1. A charging method compatible with fast charging protocols, characterized in that, include: Step 1: The adapter (300) is connected to the power supply (100) and the electrical device (200) respectively. The adapter (300) is responsible for the UFP function relative to the power supply (100). The CC channel of the UFP has a pull-down resistor (Rd). The adapter (300) includes a PCB board (301) and an Ai UFCS chip (302). The PCB board (301) is responsible for the DFP function relative to the electrical device (200). The CC channel of the DFP has a pull-up resistor (Rp). Step 2: The pull-up resistor (Rp) inside the DFP of the adapter (300) and the pull-down resistor (Rd) inside the UFP of the power supply device (200) form a voltage divider circuit, which causes the CC pin level monitored by the DFP to be pulled low. The Ai UFCS chip (302) built into the adapter (300) detects the level change, recognizes "device connected", and then controls the MOSFET switch to turn on the 5V output of VBUS, so that the power supply device (200) obtains basic power supply. Step 3: The DFP of the adapter (300) will detect the resistance value of the UFP pull-down resistor of the power device (200) through the CC pin. The Ai UFCS chip (302) intervenes, reads the resistor configuration mode detected by the CC pin, and identifies the various configuration modes of the power device (200). Step 4: The Ai UFCS chip (302) performs matching and querying in its built-in protocol library. Once the Ai UFCS chip (302) successfully identifies the fast charging protocol supported by the power device (200), the Ai UFCS chip (302) will simulate and issue the specific voltage, current or digital commands required by the protocol to complete the "handshake" with the power device (200). Step 5: The electrical equipment (200) and the adapter (300) reach an agreement. The adapter (300) adjusts the output voltage and current to the high power level required by the agreement to achieve fast charging.

2. The charging method for compatible fast charging protocols according to claim 1, characterized in that, In step three, according to the USB Type-C specification, different pull-down resistor values ​​represent different identities or capabilities.

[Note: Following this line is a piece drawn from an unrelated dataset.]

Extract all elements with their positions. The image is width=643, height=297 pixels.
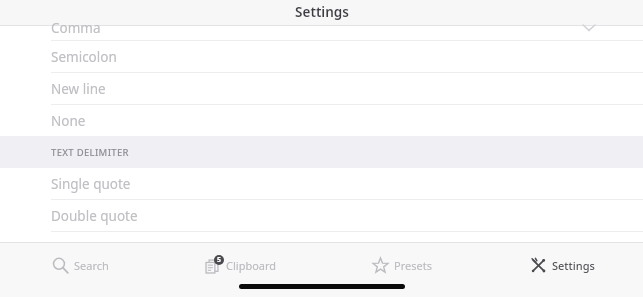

3. The charging method for compatible fast charging protocols according to claim 2, characterized in that, In step three, the Ai UFCS chip (302) intervenes and can also combine other signals transmitted from the VBUS / D+ / - data line to identify various configuration modes of the electrical equipment (200).

4. The charging method for a compatible fast charging protocol according to claim 1, characterized in that, In step one, both the power supply (100) and the power device (200) have USB Type-C interfaces, and the USB Type-C interfaces have one or more CC pins.

5. An adapter, characterized in that, The charging method using the compatible fast charging protocol according to any one of claims 1 to 4, wherein the adapter has an Ai UFCS chip (302) and the Ai UFCS chip (302) has a built-in protocol library.